▸ Exercise instructions: What is needed is a faithful transcription of all the data below, pictures excluded.

▸ Data under study:
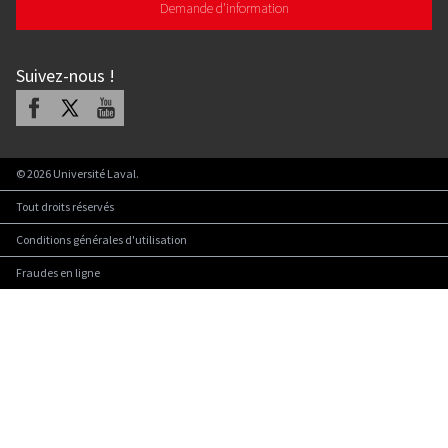
Demande d'information
Suivez-nous
!
Facebook
X
Youtube
©
2026
Université Laval.
Tout droits réservés
Conditions générales d'utilisation
Fraudes en ligne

▸ Solution:
Demande d'information
Suivez-nous
!
Facebook
X
Youtube
©
2026
Université Laval.
Tout droits réservés
Conditions générales d'utilisation
Fraudes en ligne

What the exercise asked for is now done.